*WHAT IS NEEDED:* Give back every entry exactly as it is written, but not the pictures.

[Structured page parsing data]
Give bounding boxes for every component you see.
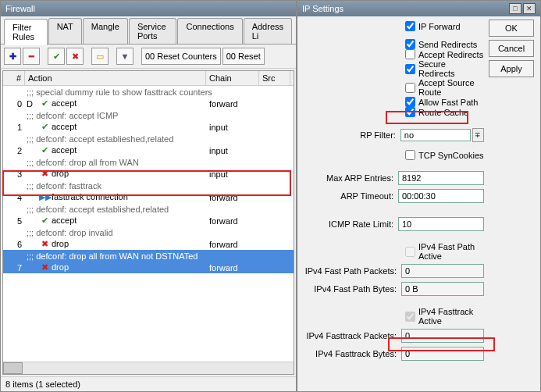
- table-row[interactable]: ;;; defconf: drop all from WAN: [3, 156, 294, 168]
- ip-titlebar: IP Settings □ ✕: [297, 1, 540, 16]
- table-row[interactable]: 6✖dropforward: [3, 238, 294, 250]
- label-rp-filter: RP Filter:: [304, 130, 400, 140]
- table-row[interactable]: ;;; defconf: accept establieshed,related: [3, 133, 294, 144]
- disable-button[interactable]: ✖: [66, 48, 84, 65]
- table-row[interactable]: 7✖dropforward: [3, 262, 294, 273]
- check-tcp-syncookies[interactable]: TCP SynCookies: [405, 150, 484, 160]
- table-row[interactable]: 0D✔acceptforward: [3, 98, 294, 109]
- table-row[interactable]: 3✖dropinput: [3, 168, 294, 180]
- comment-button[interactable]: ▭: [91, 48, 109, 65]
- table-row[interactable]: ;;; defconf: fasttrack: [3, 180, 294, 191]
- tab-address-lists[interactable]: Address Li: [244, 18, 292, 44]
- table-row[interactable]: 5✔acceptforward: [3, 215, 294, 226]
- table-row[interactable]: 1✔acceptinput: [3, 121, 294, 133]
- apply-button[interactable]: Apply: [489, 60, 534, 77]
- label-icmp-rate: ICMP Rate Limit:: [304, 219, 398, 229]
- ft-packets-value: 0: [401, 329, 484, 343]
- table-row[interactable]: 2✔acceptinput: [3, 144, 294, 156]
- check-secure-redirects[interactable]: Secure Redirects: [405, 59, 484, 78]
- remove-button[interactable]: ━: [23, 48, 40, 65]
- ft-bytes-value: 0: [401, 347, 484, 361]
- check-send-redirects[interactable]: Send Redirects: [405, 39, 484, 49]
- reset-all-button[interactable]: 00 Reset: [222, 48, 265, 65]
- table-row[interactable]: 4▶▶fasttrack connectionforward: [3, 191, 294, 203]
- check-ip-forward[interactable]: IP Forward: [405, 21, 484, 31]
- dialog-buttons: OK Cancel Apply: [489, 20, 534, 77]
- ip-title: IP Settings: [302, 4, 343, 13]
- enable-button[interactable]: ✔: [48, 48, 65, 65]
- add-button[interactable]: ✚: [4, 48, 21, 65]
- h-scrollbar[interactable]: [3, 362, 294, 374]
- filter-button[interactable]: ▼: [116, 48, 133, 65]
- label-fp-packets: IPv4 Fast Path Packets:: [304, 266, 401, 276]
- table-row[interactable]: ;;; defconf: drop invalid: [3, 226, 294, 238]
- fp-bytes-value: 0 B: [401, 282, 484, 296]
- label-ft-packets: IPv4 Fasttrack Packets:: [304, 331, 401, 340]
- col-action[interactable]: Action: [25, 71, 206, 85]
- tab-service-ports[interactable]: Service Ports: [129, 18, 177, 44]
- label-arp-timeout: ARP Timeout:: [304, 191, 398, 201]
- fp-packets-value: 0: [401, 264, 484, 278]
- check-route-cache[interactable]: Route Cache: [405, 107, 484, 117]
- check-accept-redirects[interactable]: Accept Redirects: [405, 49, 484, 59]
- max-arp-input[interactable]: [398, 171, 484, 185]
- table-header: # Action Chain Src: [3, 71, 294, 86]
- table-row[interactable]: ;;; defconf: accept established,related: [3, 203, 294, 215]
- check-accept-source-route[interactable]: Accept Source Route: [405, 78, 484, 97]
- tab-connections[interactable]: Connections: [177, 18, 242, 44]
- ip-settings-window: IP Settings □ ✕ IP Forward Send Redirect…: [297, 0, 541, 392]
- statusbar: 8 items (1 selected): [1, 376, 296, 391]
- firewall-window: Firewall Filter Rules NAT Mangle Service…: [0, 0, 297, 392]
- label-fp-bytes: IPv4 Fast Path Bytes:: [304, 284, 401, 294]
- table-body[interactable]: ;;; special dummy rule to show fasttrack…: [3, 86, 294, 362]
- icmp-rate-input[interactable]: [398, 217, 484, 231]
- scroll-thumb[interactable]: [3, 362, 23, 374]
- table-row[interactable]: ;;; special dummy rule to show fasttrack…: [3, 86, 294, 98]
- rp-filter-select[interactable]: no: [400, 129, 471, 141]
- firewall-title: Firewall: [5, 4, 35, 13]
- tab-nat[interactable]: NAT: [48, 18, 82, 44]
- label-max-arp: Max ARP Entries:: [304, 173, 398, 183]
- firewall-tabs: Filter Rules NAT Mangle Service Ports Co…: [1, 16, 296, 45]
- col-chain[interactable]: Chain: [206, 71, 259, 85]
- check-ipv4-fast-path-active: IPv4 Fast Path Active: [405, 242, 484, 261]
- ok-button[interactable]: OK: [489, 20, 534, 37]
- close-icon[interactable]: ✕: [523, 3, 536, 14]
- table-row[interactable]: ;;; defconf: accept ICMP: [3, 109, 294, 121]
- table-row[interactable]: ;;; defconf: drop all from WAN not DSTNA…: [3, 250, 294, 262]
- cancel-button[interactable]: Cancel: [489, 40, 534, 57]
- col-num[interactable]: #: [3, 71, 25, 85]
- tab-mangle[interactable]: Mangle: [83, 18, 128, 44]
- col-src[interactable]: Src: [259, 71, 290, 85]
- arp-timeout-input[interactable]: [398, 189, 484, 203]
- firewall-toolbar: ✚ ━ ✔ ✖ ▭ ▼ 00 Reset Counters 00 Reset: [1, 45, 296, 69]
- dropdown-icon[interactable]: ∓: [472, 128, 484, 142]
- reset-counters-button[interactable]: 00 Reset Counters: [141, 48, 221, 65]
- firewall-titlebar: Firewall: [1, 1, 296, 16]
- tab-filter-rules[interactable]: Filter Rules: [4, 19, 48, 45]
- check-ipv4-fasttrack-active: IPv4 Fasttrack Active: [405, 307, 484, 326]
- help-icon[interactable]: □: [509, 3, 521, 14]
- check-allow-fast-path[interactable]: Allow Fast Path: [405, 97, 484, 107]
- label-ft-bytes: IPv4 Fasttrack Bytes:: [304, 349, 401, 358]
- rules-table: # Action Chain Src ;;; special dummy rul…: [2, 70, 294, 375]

*RESPONSE TO THE TASK:*
Give bounding boxes for every component you see.
- table-row[interactable]: ;;; defconf: drop all from WAN: [3, 156, 294, 168]
- ip-titlebar: IP Settings □ ✕: [297, 1, 540, 16]
- table-row[interactable]: 6✖dropforward: [3, 238, 294, 250]
- label-rp-filter: RP Filter:: [304, 130, 400, 140]
- table-row[interactable]: ;;; defconf: accept establieshed,related: [3, 133, 294, 144]
- disable-button[interactable]: ✖: [66, 48, 84, 65]
- table-row[interactable]: 7✖dropforward: [3, 262, 294, 273]
- check-tcp-syncookies[interactable]: TCP SynCookies: [405, 150, 484, 160]
- table-row[interactable]: 0D✔acceptforward: [3, 98, 294, 109]
- table-row[interactable]: 3✖dropinput: [3, 168, 294, 180]
- comment-button[interactable]: ▭: [91, 48, 109, 65]
- table-row[interactable]: ;;; defconf: fasttrack: [3, 180, 294, 191]
- tab-address-lists[interactable]: Address Li: [244, 18, 292, 44]
- table-row[interactable]: 5✔acceptforward: [3, 215, 294, 226]
- table-row[interactable]: 1✔acceptinput: [3, 121, 294, 133]
- apply-button[interactable]: Apply: [489, 60, 534, 77]
- label-icmp-rate: ICMP Rate Limit:: [304, 219, 398, 229]
- ft-packets-value: 0: [401, 329, 484, 343]
- table-row[interactable]: 2✔acceptinput: [3, 144, 294, 156]
- check-secure-redirects[interactable]: Secure Redirects: [405, 59, 484, 78]
- remove-button[interactable]: ━: [23, 48, 40, 65]
- ft-bytes-value: 0: [401, 347, 484, 361]
- check-send-redirects[interactable]: Send Redirects: [405, 39, 484, 49]
- reset-all-button[interactable]: 00 Reset: [222, 48, 265, 65]
- table-row[interactable]: 4▶▶fasttrack connectionforward: [3, 191, 294, 203]
- check-ip-forward[interactable]: IP Forward: [405, 21, 484, 31]
- dialog-buttons: OK Cancel Apply: [489, 20, 534, 77]
- ip-title: IP Settings: [302, 4, 343, 13]
- enable-button[interactable]: ✔: [48, 48, 65, 65]
- add-button[interactable]: ✚: [4, 48, 21, 65]
- h-scrollbar[interactable]: [3, 362, 294, 374]
- filter-button[interactable]: ▼: [116, 48, 133, 65]
- label-fp-packets: IPv4 Fast Path Packets:: [304, 266, 401, 276]
- table-row[interactable]: ;;; defconf: drop invalid: [3, 226, 294, 238]
- fp-bytes-value: 0 B: [401, 282, 484, 296]
- label-ft-packets: IPv4 Fasttrack Packets:: [304, 331, 401, 340]
- col-action[interactable]: Action: [25, 71, 206, 85]
- tab-service-ports[interactable]: Service Ports: [129, 18, 177, 44]
- label-arp-timeout: ARP Timeout:: [304, 191, 398, 201]
- fp-packets-value: 0: [401, 264, 484, 278]
- check-route-cache[interactable]: Route Cache: [405, 107, 484, 117]
- check-accept-redirects[interactable]: Accept Redirects: [405, 49, 484, 59]
- max-arp-input[interactable]: [398, 171, 484, 185]
- table-header: # Action Chain Src: [3, 71, 294, 86]
- table-row[interactable]: ;;; defconf: accept established,related: [3, 203, 294, 215]
- check-accept-source-route[interactable]: Accept Source Route: [405, 78, 484, 97]
- tab-connections[interactable]: Connections: [177, 18, 242, 44]
- ip-settings-window: IP Settings □ ✕ IP Forward Send Redirect…: [297, 0, 541, 392]
- statusbar: 8 items (1 selected): [1, 376, 296, 391]
- firewall-window: Firewall Filter Rules NAT Mangle Service…: [0, 0, 297, 392]
- label-fp-bytes: IPv4 Fast Path Bytes:: [304, 284, 401, 294]
- table-body[interactable]: ;;; special dummy rule to show fasttrack…: [3, 86, 294, 362]
- icmp-rate-input[interactable]: [398, 217, 484, 231]
- scroll-thumb[interactable]: [3, 362, 23, 374]
- table-row[interactable]: ;;; special dummy rule to show fasttrack…: [3, 86, 294, 98]
- rp-filter-select[interactable]: no: [400, 129, 471, 141]
- firewall-title: Firewall: [5, 4, 35, 13]
- tab-nat[interactable]: NAT: [48, 18, 82, 44]
- label-max-arp: Max ARP Entries:: [304, 173, 398, 183]
- firewall-tabs: Filter Rules NAT Mangle Service Ports Co…: [1, 16, 296, 45]
- col-chain[interactable]: Chain: [206, 71, 259, 85]
- check-ipv4-fast-path-active: IPv4 Fast Path Active: [405, 242, 484, 261]
- ok-button[interactable]: OK: [489, 20, 534, 37]
- close-icon[interactable]: ✕: [523, 3, 536, 14]
- table-row[interactable]: ;;; defconf: accept ICMP: [3, 109, 294, 121]
- table-row[interactable]: ;;; defconf: drop all from WAN not DSTNA…: [3, 250, 294, 262]
- cancel-button[interactable]: Cancel: [489, 40, 534, 57]
- col-num[interactable]: #: [3, 71, 25, 85]
- tab-mangle[interactable]: Mangle: [83, 18, 128, 44]
- col-src[interactable]: Src: [259, 71, 290, 85]
- arp-timeout-input[interactable]: [398, 189, 484, 203]
- firewall-toolbar: ✚ ━ ✔ ✖ ▭ ▼ 00 Reset Counters 00 Reset: [1, 45, 296, 69]
- dropdown-icon[interactable]: ∓: [472, 128, 484, 142]
- reset-counters-button[interactable]: 00 Reset Counters: [141, 48, 221, 65]
- firewall-titlebar: Firewall: [1, 1, 296, 16]
- tab-filter-rules[interactable]: Filter Rules: [4, 19, 48, 45]
- check-ipv4-fasttrack-active: IPv4 Fasttrack Active: [405, 307, 484, 326]
- help-icon[interactable]: □: [509, 3, 521, 14]
- check-allow-fast-path[interactable]: Allow Fast Path: [405, 97, 484, 107]
- label-ft-bytes: IPv4 Fasttrack Bytes:: [304, 349, 401, 358]
- rules-table: # Action Chain Src ;;; special dummy rul…: [2, 70, 294, 375]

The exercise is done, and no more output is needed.